• Given records:
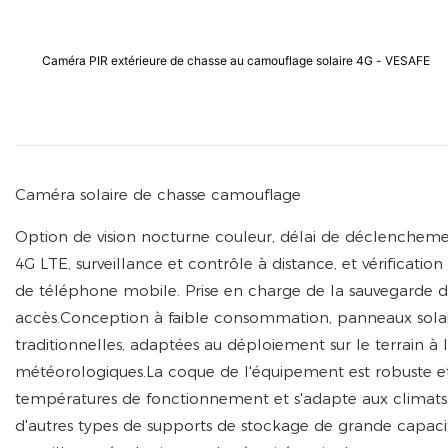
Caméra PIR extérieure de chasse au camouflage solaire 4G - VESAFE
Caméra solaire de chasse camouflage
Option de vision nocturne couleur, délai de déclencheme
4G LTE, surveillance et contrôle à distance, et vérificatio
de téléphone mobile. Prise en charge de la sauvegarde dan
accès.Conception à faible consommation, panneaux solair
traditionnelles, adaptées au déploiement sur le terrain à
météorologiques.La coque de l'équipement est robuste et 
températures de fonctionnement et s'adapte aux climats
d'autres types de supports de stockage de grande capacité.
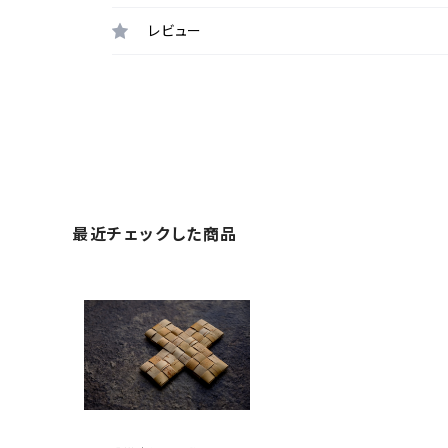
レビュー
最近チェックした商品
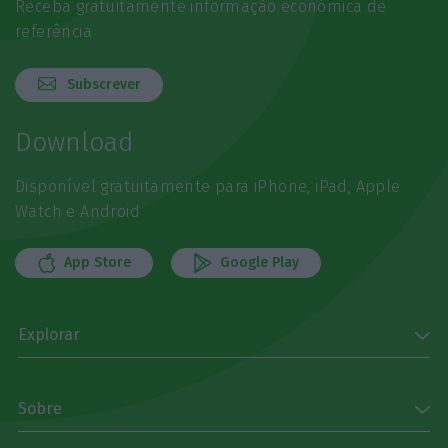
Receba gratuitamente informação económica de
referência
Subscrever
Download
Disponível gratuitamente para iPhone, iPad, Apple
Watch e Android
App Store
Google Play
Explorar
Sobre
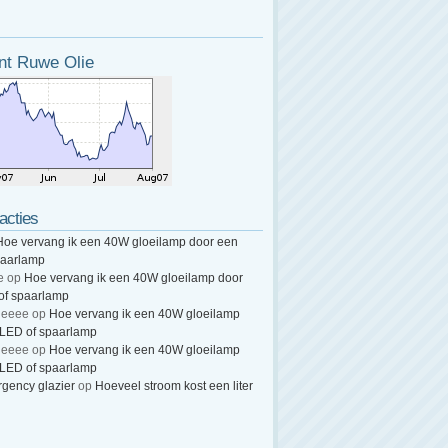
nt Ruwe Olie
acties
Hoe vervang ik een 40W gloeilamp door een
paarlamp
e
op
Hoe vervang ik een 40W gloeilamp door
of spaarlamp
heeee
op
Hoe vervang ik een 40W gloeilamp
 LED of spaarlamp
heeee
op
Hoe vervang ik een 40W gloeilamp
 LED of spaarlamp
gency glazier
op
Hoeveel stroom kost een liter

• Brief:
Restate all of the data word for word and include no pictures.

• Result of this exercise:
Caméra PIR extérieure de chasse au camouflage solaire 4G - VESAFE
Caméra solaire de chasse camouflage
Option de vision nocturne couleur, délai de déclencheme
4G LTE, surveillance et contrôle à distance, et vérificatio
de téléphone mobile. Prise en charge de la sauvegarde dan
accès.Conception à faible consommation, panneaux solair
traditionnelles, adaptées au déploiement sur le terrain à
météorologiques.La coque de l'équipement est robuste et 
températures de fonctionnement et s'adapte aux climats
d'autres types de supports de stockage de grande capacité.
レビュー
最近チェックした商品
Receba gratuitamente informação económica de
referência
Subscrever
Download
Disponível gratuitamente para iPhone, iPad, Apple
Watch e Android
App Store
Google Play
Explorar
Sobre
nt Ruwe Olie
acties
Hoe vervang ik een 40W gloeilamp door een
paarlamp
e
op
Hoe vervang ik een 40W gloeilamp door
of spaarlamp
heeee
op
Hoe vervang ik een 40W gloeilamp
 LED of spaarlamp
heeee
op
Hoe vervang ik een 40W gloeilamp
 LED of spaarlamp
gency glazier
op
Hoeveel stroom kost een liter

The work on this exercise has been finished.